HSBC had a challenging year in 2016, posting a profit before tax in Asia of US$10.815 billion in the first nine months of the year, compared with US$12.948 billion in the same period a year ago. On a quarter-on-quarter basis, the profit before tax rose marginally to US$3.66 billion at the end of September from US$3.625 billion at the end of June 2016.

Yields on customer lending were unchanged in Asia. The bank enjoyed lower cost of funds, notably from a reduction in the cost of customer accounts in Asia, reflecting a shift in its portfolio in Hong Kong to lower-cost current accounts and the effects of lower central bank rates in China, Australia, and India.

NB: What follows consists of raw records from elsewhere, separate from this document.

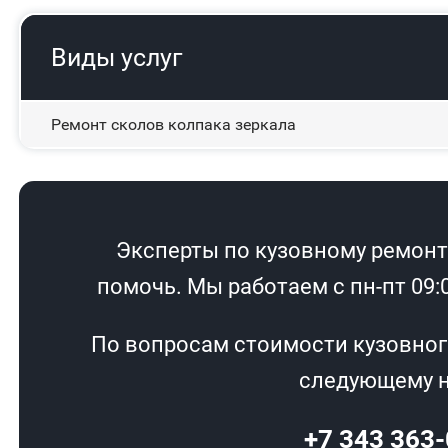
Виды услуг
Ремонт сколов колпака зеркала
Эксперты по кузовному ремонту
помочь. Мы работаем с пн-пт 09:00
По вопросам стоимости кузовног
следующему н
+7 343 363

Trade revenue remained under pressure, but it continued to make market share gains in some of the world’s largest trade centres, including Hong Kong and Singapore.

Like its competitors, HSBC is investing in digital innovation and is working with the Hong Kong government to develop the next generation of banking technology at a new innovation lab. The bank and the government-funded Hong Kong Applied Science and Technology Research Institute have joined hands to focus on areas including online banking, cyber security, biometric authentication, big data analytics, artificial intelligence, and blockchain technology.

In terms of deals, HSBC is active in arranging IPO deals in 2016 such as the US$7.4 billion share sale for Postal Savings Bank of China and US$810 million for CDB Financial Leasing Company. It also arranged a US$600 million zero coupon H-share convertible bond for CRRC Corporation.

HSBC is a debt market powerhouse with a strong franchise in G3 and local currency bonds, as well as in syndicated loans. It topped the league table again for arranging G3 bonds in the region, with deals across a wide spectrum of credits from sovereign to corporates and financial institutions. It brought Asian insurance companies to the offshore bond markets for the first time, such as Union Life Insurance and Ping An Life Insurance. It was a structuring adviser in a number of green bond deals, and it is a pioneering house in G3 liability management in Asia.

In loan syndication, it was a mandated lead arranger and underwriter in the US$3.5 billion acquisition financing for the purchase of Supercell by Tencent-led consortium, and a mandated lead arranger and bookrunner in the US$32.7 billion acquisition financing for Syngenta by ChemChina.

In terms of M&A, HSBC was adviser in the ChemChina/Syngenta deal, and in the disposal of Casino’s majority stake in Big C Supercenter. It also engineered the China Overseas Land and Investment’s strategic acquisition of CITIC Group’s property portfolio.